#### [Exercise goal]
Extract, from the records beneath this instruction, each line that contains the word "calcarea".

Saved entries
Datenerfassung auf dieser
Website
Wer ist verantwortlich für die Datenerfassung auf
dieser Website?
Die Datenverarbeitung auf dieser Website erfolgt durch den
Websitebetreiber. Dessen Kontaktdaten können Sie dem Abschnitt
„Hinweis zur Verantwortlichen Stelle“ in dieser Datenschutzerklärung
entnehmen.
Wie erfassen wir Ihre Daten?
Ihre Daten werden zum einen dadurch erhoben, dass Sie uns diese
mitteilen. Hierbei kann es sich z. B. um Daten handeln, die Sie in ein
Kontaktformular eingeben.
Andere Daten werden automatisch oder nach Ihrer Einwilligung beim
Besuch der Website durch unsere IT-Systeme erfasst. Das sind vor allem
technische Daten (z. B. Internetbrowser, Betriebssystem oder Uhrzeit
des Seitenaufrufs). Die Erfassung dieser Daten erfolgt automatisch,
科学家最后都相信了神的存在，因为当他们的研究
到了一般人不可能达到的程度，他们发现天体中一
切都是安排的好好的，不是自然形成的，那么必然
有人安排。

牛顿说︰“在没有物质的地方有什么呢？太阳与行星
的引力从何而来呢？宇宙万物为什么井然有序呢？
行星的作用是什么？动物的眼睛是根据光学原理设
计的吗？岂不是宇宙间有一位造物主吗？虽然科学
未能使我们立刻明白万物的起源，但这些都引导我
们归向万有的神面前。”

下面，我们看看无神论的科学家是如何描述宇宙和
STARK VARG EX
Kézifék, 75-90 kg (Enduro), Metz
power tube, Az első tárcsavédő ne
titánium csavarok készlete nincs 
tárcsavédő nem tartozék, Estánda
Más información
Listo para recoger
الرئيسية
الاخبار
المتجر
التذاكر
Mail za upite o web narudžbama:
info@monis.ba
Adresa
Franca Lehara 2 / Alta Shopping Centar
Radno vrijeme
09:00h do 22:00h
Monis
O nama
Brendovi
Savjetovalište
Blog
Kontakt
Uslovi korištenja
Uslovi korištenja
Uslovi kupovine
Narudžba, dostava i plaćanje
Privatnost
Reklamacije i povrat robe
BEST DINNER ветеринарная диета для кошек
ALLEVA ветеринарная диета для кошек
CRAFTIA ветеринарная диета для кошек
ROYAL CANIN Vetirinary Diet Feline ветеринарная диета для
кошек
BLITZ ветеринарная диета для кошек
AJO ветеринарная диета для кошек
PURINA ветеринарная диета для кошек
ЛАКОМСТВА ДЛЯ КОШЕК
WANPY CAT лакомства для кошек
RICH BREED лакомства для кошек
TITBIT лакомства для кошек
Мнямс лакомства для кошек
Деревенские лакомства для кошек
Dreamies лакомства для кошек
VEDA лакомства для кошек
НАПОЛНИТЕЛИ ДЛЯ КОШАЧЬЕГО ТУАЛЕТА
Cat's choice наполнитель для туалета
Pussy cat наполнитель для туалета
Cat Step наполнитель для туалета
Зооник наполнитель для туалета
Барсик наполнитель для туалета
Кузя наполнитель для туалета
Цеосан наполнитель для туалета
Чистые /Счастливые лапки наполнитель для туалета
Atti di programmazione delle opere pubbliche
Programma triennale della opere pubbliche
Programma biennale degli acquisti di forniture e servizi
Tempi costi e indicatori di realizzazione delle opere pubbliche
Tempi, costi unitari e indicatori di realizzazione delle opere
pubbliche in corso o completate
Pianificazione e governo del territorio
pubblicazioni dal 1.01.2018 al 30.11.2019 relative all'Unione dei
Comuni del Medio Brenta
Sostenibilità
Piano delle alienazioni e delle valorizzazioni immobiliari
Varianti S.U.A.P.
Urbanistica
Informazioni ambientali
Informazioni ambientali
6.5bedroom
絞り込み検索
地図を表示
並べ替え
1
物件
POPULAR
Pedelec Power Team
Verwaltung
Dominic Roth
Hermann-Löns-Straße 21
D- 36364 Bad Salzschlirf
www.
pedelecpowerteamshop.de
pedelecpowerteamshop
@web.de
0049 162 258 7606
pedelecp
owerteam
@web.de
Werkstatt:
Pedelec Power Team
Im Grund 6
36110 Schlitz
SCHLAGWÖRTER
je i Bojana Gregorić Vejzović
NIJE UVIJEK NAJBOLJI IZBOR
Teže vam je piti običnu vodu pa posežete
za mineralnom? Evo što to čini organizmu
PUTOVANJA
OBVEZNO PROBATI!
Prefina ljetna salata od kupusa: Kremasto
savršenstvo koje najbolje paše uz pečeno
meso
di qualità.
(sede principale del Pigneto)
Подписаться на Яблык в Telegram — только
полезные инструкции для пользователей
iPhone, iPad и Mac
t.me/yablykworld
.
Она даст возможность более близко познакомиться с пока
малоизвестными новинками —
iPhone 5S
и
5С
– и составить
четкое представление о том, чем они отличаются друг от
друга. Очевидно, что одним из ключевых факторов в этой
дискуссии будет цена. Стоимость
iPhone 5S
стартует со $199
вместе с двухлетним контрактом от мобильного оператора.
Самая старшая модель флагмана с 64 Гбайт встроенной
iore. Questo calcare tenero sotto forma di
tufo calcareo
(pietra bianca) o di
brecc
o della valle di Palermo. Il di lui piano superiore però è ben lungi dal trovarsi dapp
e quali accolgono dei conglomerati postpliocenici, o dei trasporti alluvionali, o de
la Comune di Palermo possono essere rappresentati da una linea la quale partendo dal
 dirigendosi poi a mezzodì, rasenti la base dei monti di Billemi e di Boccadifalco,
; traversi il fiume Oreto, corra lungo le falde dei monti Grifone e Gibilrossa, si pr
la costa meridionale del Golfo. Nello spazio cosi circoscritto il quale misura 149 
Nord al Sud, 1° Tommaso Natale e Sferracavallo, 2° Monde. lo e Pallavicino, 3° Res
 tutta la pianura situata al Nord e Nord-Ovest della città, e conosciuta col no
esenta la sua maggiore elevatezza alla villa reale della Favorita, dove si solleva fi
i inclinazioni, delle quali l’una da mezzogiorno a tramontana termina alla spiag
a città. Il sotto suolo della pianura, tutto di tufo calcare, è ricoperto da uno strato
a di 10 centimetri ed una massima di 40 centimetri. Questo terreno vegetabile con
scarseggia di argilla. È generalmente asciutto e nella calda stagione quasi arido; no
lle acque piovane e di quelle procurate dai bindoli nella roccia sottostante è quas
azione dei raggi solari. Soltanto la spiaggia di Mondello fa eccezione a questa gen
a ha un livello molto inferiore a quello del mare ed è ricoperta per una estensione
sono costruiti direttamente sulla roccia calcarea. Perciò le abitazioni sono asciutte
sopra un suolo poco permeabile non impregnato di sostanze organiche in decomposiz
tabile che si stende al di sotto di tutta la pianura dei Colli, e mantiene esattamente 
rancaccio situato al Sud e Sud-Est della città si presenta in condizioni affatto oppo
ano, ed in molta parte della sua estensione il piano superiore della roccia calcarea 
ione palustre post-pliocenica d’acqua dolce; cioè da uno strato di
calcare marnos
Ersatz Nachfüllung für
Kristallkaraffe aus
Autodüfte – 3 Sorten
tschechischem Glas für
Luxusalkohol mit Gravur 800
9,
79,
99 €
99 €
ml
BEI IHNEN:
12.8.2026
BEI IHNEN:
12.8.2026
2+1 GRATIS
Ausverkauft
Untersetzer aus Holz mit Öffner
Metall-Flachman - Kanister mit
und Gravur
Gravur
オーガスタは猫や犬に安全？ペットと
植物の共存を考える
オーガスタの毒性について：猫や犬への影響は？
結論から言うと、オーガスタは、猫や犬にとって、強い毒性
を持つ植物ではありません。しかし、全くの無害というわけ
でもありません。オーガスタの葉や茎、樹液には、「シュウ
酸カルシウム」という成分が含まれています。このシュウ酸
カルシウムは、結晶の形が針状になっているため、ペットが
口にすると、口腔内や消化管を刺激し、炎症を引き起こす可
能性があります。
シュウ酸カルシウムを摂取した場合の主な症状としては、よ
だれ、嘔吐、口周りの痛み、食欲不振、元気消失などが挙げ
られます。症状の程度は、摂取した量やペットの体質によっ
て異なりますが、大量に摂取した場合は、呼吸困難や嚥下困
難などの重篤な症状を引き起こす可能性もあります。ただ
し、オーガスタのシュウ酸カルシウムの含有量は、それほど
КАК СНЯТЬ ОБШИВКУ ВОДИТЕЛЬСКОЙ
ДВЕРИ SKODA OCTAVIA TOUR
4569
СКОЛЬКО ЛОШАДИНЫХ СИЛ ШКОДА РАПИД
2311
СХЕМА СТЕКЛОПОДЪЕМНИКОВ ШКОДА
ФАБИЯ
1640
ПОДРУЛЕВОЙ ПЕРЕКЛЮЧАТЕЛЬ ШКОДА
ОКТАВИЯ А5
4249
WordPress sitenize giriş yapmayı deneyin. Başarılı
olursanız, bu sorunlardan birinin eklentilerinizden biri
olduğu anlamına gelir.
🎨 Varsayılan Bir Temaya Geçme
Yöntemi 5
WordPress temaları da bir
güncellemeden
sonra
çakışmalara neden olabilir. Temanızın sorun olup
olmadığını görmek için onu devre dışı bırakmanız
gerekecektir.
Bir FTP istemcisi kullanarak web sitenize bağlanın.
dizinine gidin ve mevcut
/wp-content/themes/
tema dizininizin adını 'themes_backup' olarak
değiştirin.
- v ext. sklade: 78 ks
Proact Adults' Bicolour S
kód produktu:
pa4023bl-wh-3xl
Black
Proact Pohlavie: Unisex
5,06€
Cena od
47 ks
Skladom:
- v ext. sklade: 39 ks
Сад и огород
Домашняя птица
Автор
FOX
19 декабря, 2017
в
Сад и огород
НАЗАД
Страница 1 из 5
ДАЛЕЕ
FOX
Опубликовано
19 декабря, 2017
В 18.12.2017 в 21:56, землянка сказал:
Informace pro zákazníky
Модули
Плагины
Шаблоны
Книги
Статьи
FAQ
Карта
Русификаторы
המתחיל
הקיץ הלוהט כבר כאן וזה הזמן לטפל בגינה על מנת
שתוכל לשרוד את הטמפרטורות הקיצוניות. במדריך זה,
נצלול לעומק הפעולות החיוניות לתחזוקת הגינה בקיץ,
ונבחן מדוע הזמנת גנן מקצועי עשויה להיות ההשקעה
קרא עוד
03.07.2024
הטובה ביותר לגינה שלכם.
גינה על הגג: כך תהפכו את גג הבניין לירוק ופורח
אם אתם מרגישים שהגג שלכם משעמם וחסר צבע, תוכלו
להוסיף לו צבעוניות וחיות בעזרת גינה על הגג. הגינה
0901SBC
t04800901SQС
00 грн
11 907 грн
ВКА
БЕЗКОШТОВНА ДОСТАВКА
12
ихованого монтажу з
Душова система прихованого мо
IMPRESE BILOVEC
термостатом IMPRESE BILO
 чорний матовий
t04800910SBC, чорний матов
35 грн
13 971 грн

#### [Task response]
sono costruiti direttamente sulla roccia calcarea. Perciò le abitazioni sono asciutte
ano, ed in molta parte della sua estensione il piano superiore della roccia calcarea 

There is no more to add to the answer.